> [Extracted information]:
===

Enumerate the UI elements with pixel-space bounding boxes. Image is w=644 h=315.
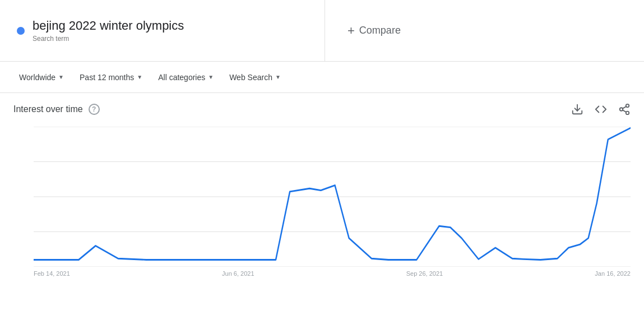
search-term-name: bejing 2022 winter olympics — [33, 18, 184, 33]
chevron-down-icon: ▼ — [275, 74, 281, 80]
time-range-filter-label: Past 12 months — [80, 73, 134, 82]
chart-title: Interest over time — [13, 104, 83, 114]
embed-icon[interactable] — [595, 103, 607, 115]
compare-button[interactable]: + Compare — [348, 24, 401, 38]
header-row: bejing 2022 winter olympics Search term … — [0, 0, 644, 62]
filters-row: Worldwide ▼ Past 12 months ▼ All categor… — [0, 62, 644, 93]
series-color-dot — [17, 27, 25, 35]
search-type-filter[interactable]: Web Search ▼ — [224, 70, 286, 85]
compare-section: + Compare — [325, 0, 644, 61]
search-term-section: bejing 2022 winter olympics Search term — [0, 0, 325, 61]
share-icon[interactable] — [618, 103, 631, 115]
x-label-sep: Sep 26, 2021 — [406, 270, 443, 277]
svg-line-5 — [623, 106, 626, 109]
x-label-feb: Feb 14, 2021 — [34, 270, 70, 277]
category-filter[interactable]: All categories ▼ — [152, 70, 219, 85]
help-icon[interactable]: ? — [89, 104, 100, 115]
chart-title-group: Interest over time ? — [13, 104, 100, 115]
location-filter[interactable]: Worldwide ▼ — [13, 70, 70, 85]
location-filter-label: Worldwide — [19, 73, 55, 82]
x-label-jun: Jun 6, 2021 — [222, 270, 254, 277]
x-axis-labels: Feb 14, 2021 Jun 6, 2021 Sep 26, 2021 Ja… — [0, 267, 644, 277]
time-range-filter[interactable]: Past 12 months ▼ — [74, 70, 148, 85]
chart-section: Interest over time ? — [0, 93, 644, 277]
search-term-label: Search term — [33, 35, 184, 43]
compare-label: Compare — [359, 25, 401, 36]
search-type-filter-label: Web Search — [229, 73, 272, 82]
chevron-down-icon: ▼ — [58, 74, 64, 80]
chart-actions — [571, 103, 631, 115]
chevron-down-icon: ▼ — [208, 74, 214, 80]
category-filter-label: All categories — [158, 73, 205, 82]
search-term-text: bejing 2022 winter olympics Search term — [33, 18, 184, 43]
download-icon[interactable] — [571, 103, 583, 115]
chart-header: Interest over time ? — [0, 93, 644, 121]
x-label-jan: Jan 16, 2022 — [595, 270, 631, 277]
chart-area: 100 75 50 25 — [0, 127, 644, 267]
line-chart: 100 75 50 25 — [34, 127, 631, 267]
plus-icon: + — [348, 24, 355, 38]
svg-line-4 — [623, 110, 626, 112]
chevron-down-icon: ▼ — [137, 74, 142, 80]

===

> [What you need to do]:
Give back the material above exactly as it appears, minus any picture.

> [Exercise output]:
Enumerate the UI elements with pixel-space bounding boxes. Image is w=644 h=315.
search-term-name: bejing 2022 winter olympics — [33, 18, 184, 33]
chevron-down-icon: ▼ — [275, 74, 281, 80]
time-range-filter-label: Past 12 months — [80, 73, 134, 82]
chart-title: Interest over time — [13, 104, 83, 114]
embed-icon[interactable] — [595, 103, 607, 115]
compare-button[interactable]: + Compare — [348, 24, 401, 38]
header-row: bejing 2022 winter olympics Search term … — [0, 0, 644, 62]
filters-row: Worldwide ▼ Past 12 months ▼ All categor… — [0, 62, 644, 93]
series-color-dot — [17, 27, 25, 35]
search-type-filter[interactable]: Web Search ▼ — [224, 70, 286, 85]
compare-section: + Compare — [325, 0, 644, 61]
search-term-section: bejing 2022 winter olympics Search term — [0, 0, 325, 61]
share-icon[interactable] — [618, 103, 631, 115]
x-label-sep: Sep 26, 2021 — [406, 270, 443, 277]
svg-line-5 — [623, 106, 626, 109]
x-label-feb: Feb 14, 2021 — [34, 270, 70, 277]
category-filter[interactable]: All categories ▼ — [152, 70, 219, 85]
help-icon[interactable]: ? — [89, 104, 100, 115]
chart-title-group: Interest over time ? — [13, 104, 100, 115]
location-filter[interactable]: Worldwide ▼ — [13, 70, 70, 85]
location-filter-label: Worldwide — [19, 73, 55, 82]
x-label-jun: Jun 6, 2021 — [222, 270, 254, 277]
x-axis-labels: Feb 14, 2021 Jun 6, 2021 Sep 26, 2021 Ja… — [0, 267, 644, 277]
time-range-filter[interactable]: Past 12 months ▼ — [74, 70, 148, 85]
chart-section: Interest over time ? — [0, 93, 644, 277]
search-term-label: Search term — [33, 35, 184, 43]
compare-label: Compare — [359, 25, 401, 36]
search-type-filter-label: Web Search — [229, 73, 272, 82]
chevron-down-icon: ▼ — [58, 74, 64, 80]
chart-actions — [571, 103, 631, 115]
chevron-down-icon: ▼ — [208, 74, 214, 80]
category-filter-label: All categories — [158, 73, 205, 82]
search-term-text: bejing 2022 winter olympics Search term — [33, 18, 184, 43]
download-icon[interactable] — [571, 103, 583, 115]
chart-header: Interest over time ? — [0, 93, 644, 121]
x-label-jan: Jan 16, 2022 — [595, 270, 631, 277]
chart-area: 100 75 50 25 — [0, 127, 644, 267]
line-chart: 100 75 50 25 — [34, 127, 631, 267]
plus-icon: + — [348, 24, 355, 38]
svg-line-4 — [623, 110, 626, 112]
chevron-down-icon: ▼ — [137, 74, 142, 80]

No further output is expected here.